Le collectif d’associations 3R (Réduire, Réutiliser, Recycler), lui, est opposé à une nouvelle usine. Il défend un plan alternatif que l’on peut résumer par la formule « zéro déchet et zéro gaspillage ». Tous deux, le Syctom comme le collectif 3R, avaient accepté de débattre ensemble mais ces derniers ont finalement choisi de ne pas participer.

« Nous avions espéré que vous organiseriez ce débat avant l’enquête publique afin que la population puisse donner son avis sur la reconstruction de l’usine d’incinération en connaissance de cause. Aujourd’hui il est trop tard », ont-ils écrit dans une lettre ouverte au maire d’Ivry le 26 octobre dernier.

Une décision qui intervient après plusieurs mois d’échanges entre le Syctom et le collectif 3R, dont deux réunions préparatoires au débat contradictoire.

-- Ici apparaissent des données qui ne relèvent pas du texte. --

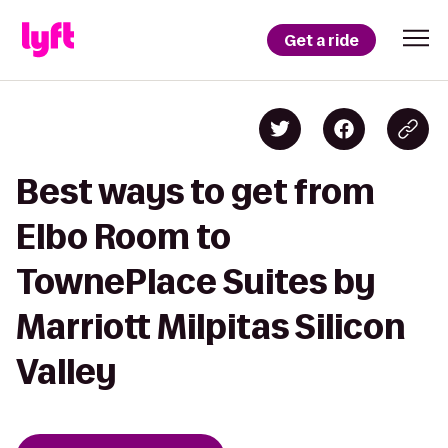
Get a ride
Best ways to get from
Elbo Room to
TownePlace Suites by
Marriott Milpitas Silicon
Valley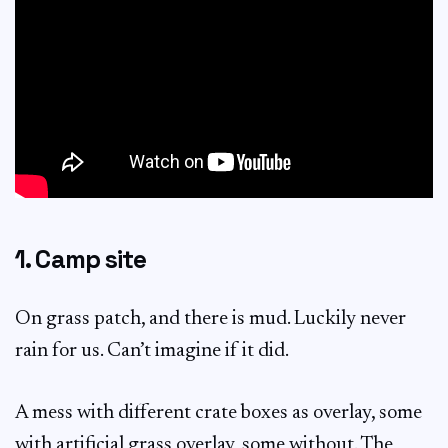
1. Camp site
On grass patch, and there is mud. Luckily never
rain for us. Can’t imagine if it did.
A mess with different crate boxes as overlay, some
with artificial grass overlay, some without. The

« Je regrette profondément leur retrait de la démarche, mais je la respecte, explique Philippe Bouyssou. Sans le collectif 3R, un débat contradictoire n’a plus lieu d’être, puisque c’est eux qui portaient la contradiction. Le contexte et le calendrier étaient connus de tous. Même si l’enquête publique a validé le projet, nombre de questions restent à trancher. »

Ainsi le nouvel incinérateur dont la capacité est programmée pour brûler 350 000 tonnes (et non plus 700 000 tonnes comme aujourd’hui) sera-t-il suffisant, compte-tenu de la croissance démographique du territoire ? Une partie des déchets sera-t-elle récupérée par d’autres incinérateurs si besoin ? Ou encore, comment agir pour que les entreprises et la grande distribution limitent la production d’emballages et toutes formes de déchets ?

Des questions qui feront l’objet d’une réunion publique ultérieure, en 2019.

Catherine Mercadier

Dates clés

Du 22 mai au 25 juin 2018
Enquête d’utilité publique relative à la demande d’autorisation d’exploiter et reconstruire l’incinérateur des déchets ménagers, également appelé «unité de valorisation énergétique (UVE)» car la chaleur dégagée par l’incinération sera récupérée pour chauffer des appartements et des bâtiments publics.

31 juillet
Avis favorable de la commission d’enquête.

28 septembre
Délivrance du permis de construire par le préfet du Val-de-Marne. Il comprend la démolition de l’actuel incinérateur, appelé unité d’incinération des ordures ménagères (UIOM) et la reconstruction et l’exploitation d’une UVE d’une capacité réduite de moitié, soit à 350 000 tonnes.